Auf dem EU-Gipfel am letzten Sonntag war Berlusconi in einem
Sechs-Augen-Gespräch mit Deutschlands Kanzlerin Angela Merkel und
Frankreichs Präsident Nicolas Sarkozy ein rüdes Ultimatum präsentiert
worden. Bis zur entscheidenden Gipfelrunde am Mittwochabend solle Italien
schlüssig darlegen, mit welchen konkreten Maßnahmen es einerseits den
Haushalt sanieren und andererseits das Land wieder zu wirtschaftlichem
Wachstum bringen will.
Wachstum ist das Schlüsselwort: Nur wenn das seit 15 Jahren stagnierende
Italien wieder prosperiert, hat es realistische Chancen, von seinem
Schuldenberg in Höhe von etwa 120 Prozent des Bruttoinlandsprodukts (BIP)
wieder herunterzukommen.
Und Italien ist zum Schlüsselland der Eurokrise geworden. "Noch nie stand
Europa so kurz vor einer Explosion", fasste Sarkozy, zurück in Paris, die
dramatische Situation zusammen. Berlusconi versprach seinerseits umgehend,
die ihm gestellten Forderungen zu erfüllen.

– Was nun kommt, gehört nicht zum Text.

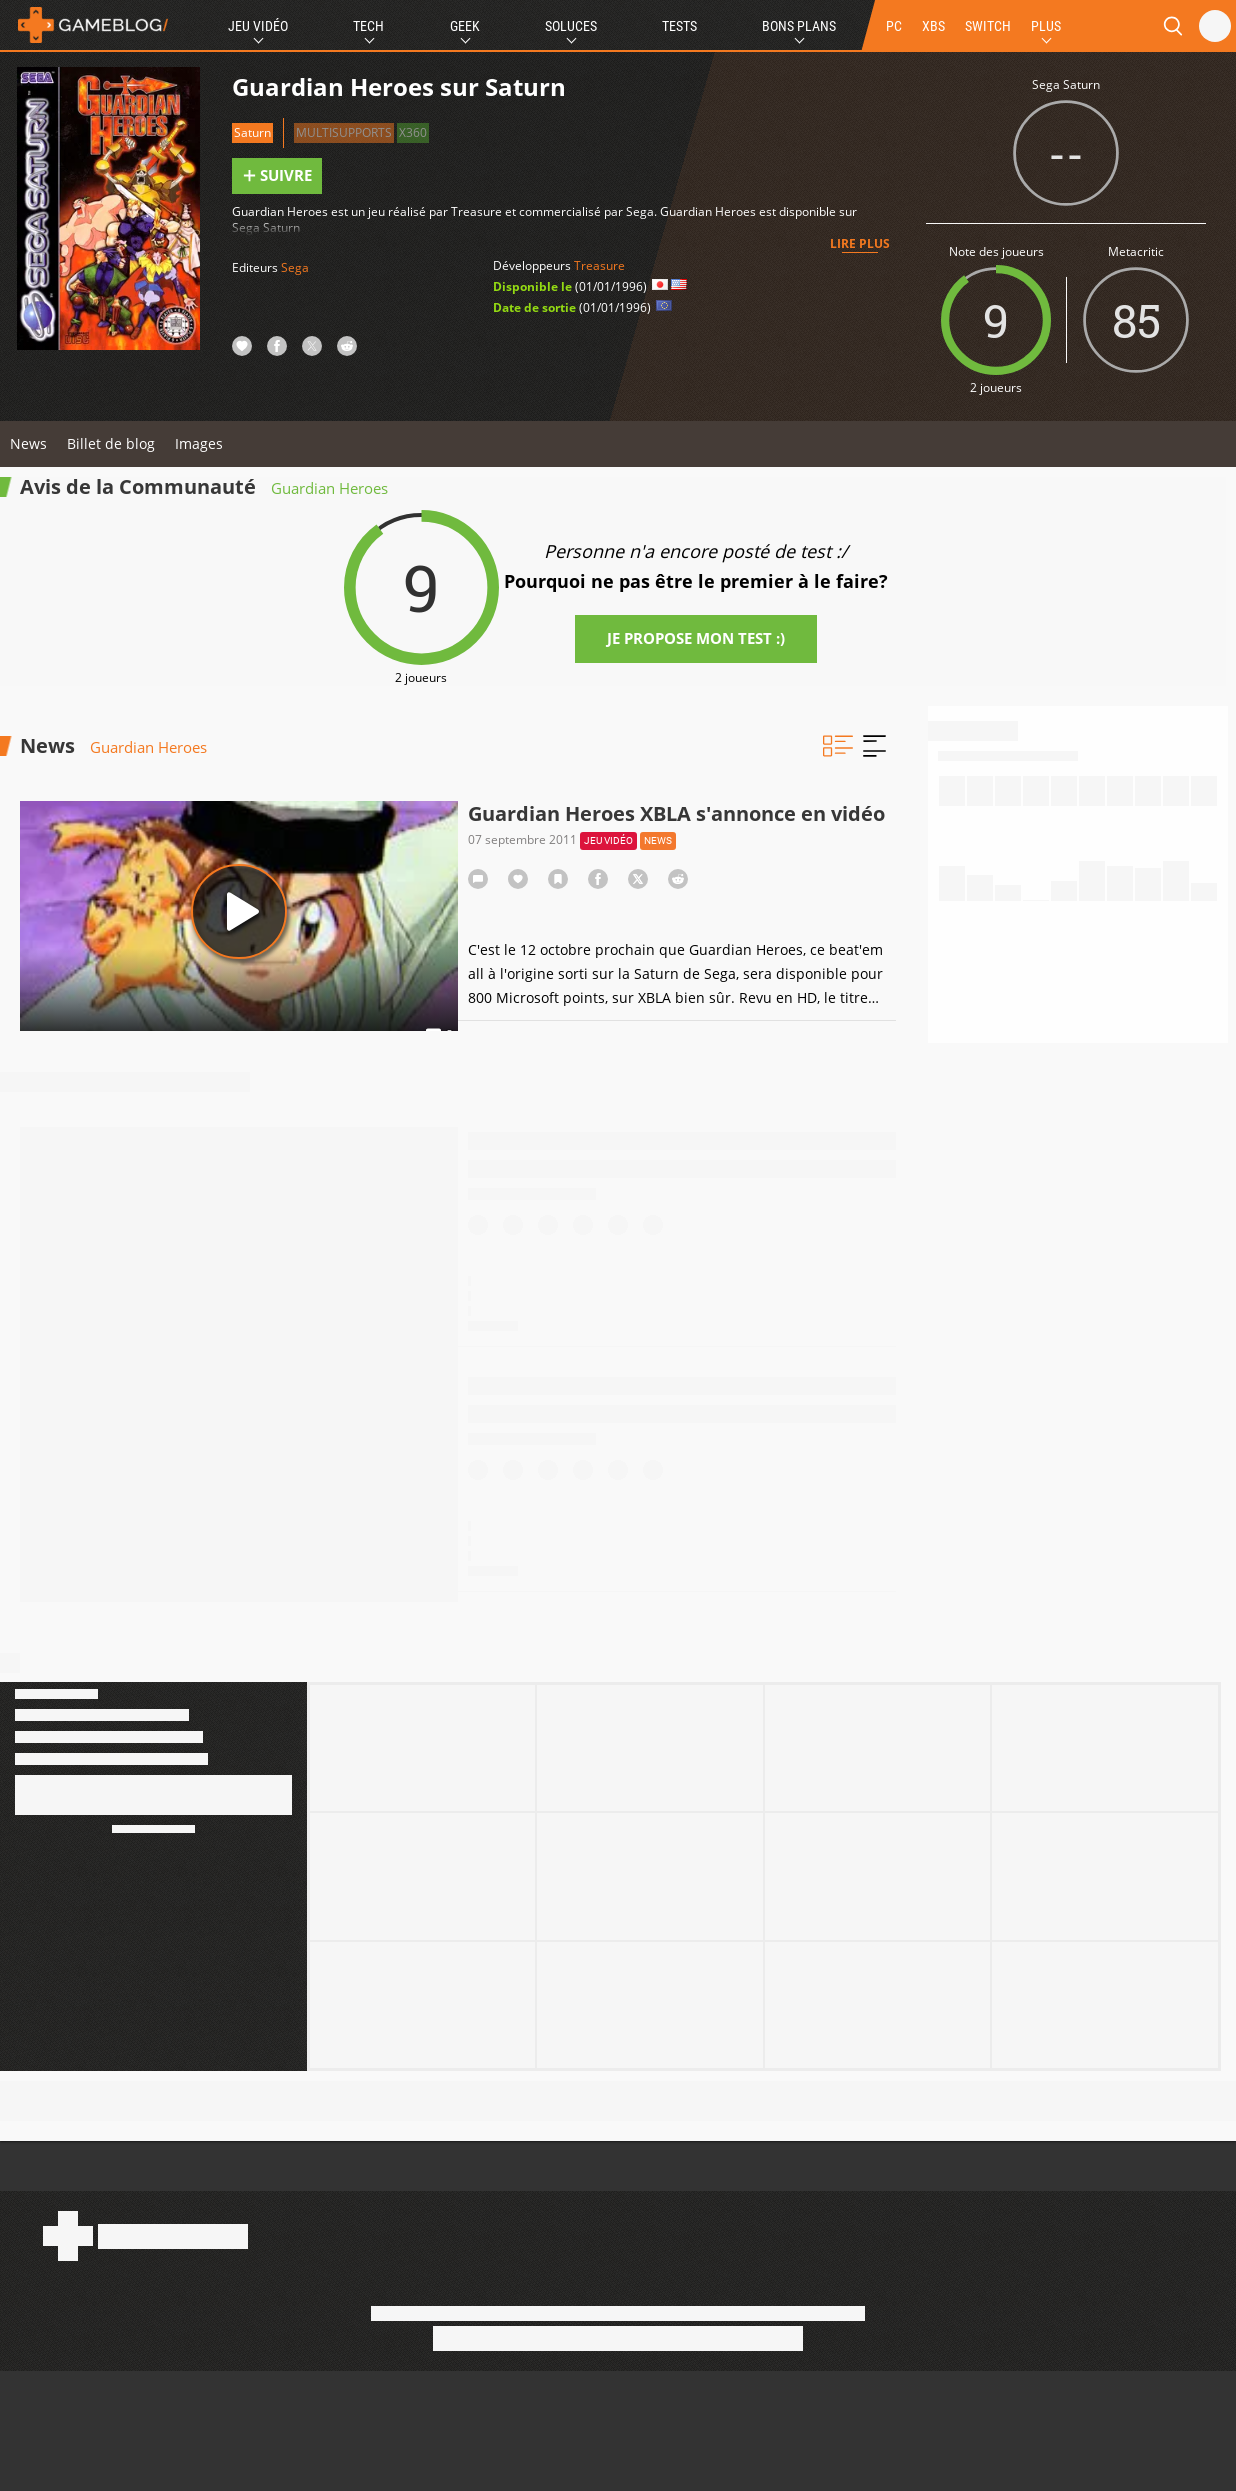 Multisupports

Seine Regierungskoalition lieferte dann aber bei den Beratungen am Montag
und Dienstag einen erneuten Beweis der Tatsache, dass sie völlig
paralysiert ist - jener Tatsache also, die in den letzten Monaten das
Misstrauen der Märkte geschürt hat. Kernpunkt der neuen Sparanstrengungen
soll nach Berlusconis Vorstellungen eine Rentenreform sein: mit zwei
zentralen Bausteinen.
Einerseits will man das Renteneintrittsalter bis zum Jahr 2026 schrittweise
auf 67 Jahre anheben, andererseits könnte das endgültige Aus für die
sogenannten Dienstaltersrenten drohen. Bisher nämlich dürfen Italiens
Bürger schon mit 61 Jahren in Rente gehen, wenn sie 35 Beitragsjahre
vorweisen können.
## "Der finale Zusammenstoß"
Sofort kam ein brüskes Veto vom Koalitionspartner: der rechtspopulistischen
Lega Nord. Sie verweigerte das Antasten der Dienstaltersrenten und erlaubte
Berlusconi nur, in den Brief an die EU ein allgemein gehaltenes Versprechen
zur Erhöhung des Eintrittsalters bei den Renten bis 2026 hineinzuschreiben.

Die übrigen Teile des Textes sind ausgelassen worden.